Citation: Journal of Cataract and Refractive Surgery, 2005; 31(12):2261-2265
Publisher: Amer Soc Cataract Refractive Surgery
Issue Date: 2005
ISSN: 0886-3350
Statement of
Claude Kaufmann, Jayanthi Peter, Kenneth Ooi, Simon Phipps, Peter Cooper and Michael Goggin
Abstract: PURPOSE: To compare limbal relaxing incisions (LRIs) with placement of the corneal cataract incision on the steepest keratometric axis for the reduction of preexisting corneal astigmatism at the time of cataract surgery. SETTING: The Queen Elizabeth Hospital, Adelaide, South Australia, Australia.

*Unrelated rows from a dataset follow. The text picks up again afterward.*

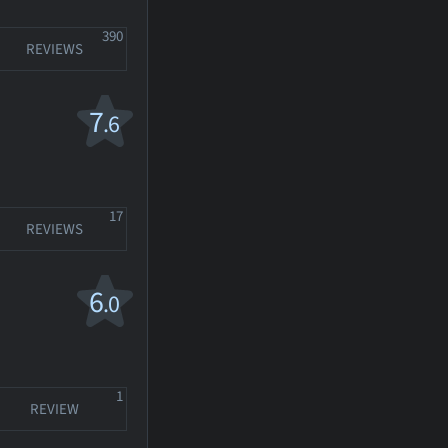
390
REVIEWS
7
.6
17
REVIEWS
6
.0
1
REVIEW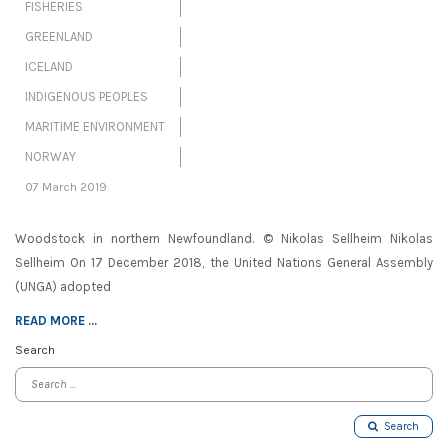
FISHERIES
GREENLAND
ICELAND
INDIGENOUS PEOPLES
MARITIME ENVIRONMENT
NORWAY
07 March 2019
Woodstock in northern Newfoundland. © Nikolas Sellheim Nikolas
Sellheim On 17 December 2018, the United Nations General Assembly
(UNGA) adopted
READ MORE ...
Search
Search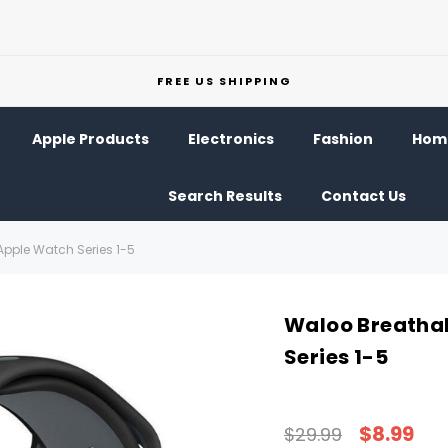
FREE US SHIPPING
Apple Products
Electronics
Fashion
Home
Search Results
Contact Us
Apple Watch Series 1-5
Waloo Breathab
Series 1-5
$8.99
$29.99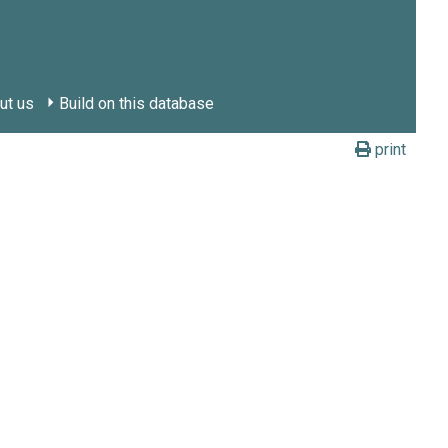
ut us
Build on this database
print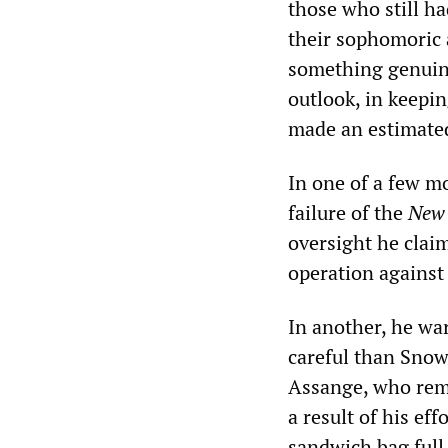
those who still ha
their sophomoric 
something genuine
outlook, in keepin
made an estimated
In one of a few m
failure of the
New 
oversight he clai
operation against 
In another, he wa
careful than Snow
Assange, who rem
a result of his ef
sandwich bag full 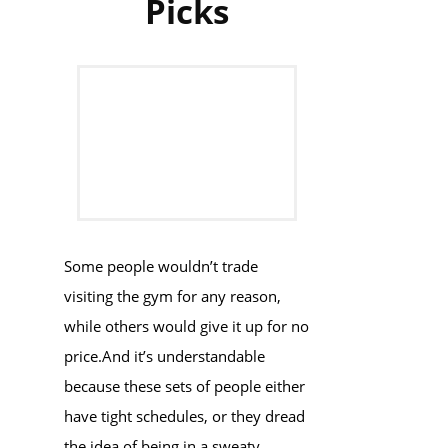
Picks
Some people wouldn’t trade
visiting the gym for any reason,
while others would give it up for no
price.And it’s understandable
because these sets of people either
have tight schedules, or they dread
the idea of being in a sweaty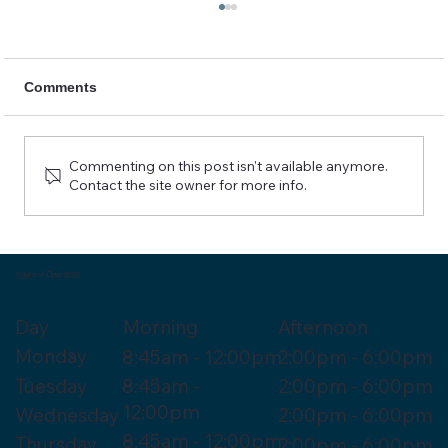
Comments
Commenting on this post isn't available anymore.
Contact the site owner for more info.
Sciatica Relief and Care at Cascades
Chiropractic
Hours of Operation
Morning
Day
Afternoon
Monday
8:45am - 12:00pm
2:00pm - 6:00pm
Tuesday
8:45am -
2:00pm - 6:00pm
12:00pm
Wednesday
2:00pm - 6:00pm
8:45am - 12:00pm
Thursday
2:00pm - 6:00pm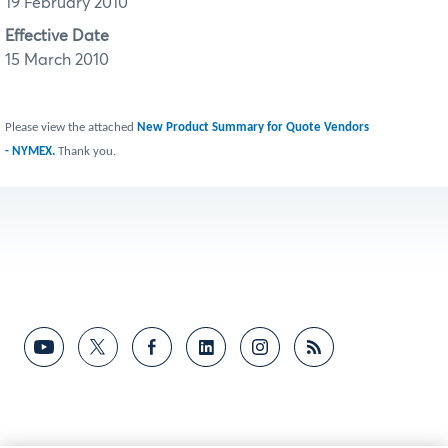
19 February 2010
Effective Date
15 March 2010
Please view the attached
New Product Summary for Quote Vendors
- NYMEX.
Thank you.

METHODS: In a prospective single center study, patients having 1.5 diopters (D) or more of keratometric astigmatism were randomly assigned to 2 surgical techniques: on-axis incisions (OAIs) consisting of a single clear corneal cataract incision centered on the steepest corneal meridian or LRIs consisting of 2 arcuate incisions straddling the steepest corneal meridian and a temporal clear corneal incision. Vector analysis of the target axis flattening effect was used to assess the efficacy of treatment. RESULTS: Seventy-one eyes of 71 patients were evaluated, 33 in the OAI group and 38 in the LRI group. Six weeks postoperatively, the flattening effect was 0.41 D (median and interquartile range 0.15 to 0.78 D) in the OAI group and 1.21 D (range 0.43 to 2.25 D) in the LRI group (P = .002). After 6 months, the flattening effect was 0.35 D (range 0.00 to 0.96 D) and 1.10 D (range 0.25 to 1.79 D), respectively (P = .004). CONCLUSION: The amount of astigmatism reduction achieved at the intended meridian was significantly more favorable with the LRI technique, which remained consistent throughout the follow-up period.
Keywords: Queen Elizabeth Astigmatism Study Group
Limbus Corneae
Cataract Extraction
Lens Implantation, Intraocular
Prospective Studies
Visual Acuity
Aged, 80 and over
Rights: Copyright © 2005 ASCRS and ESCRS Published by Elsevier Inc.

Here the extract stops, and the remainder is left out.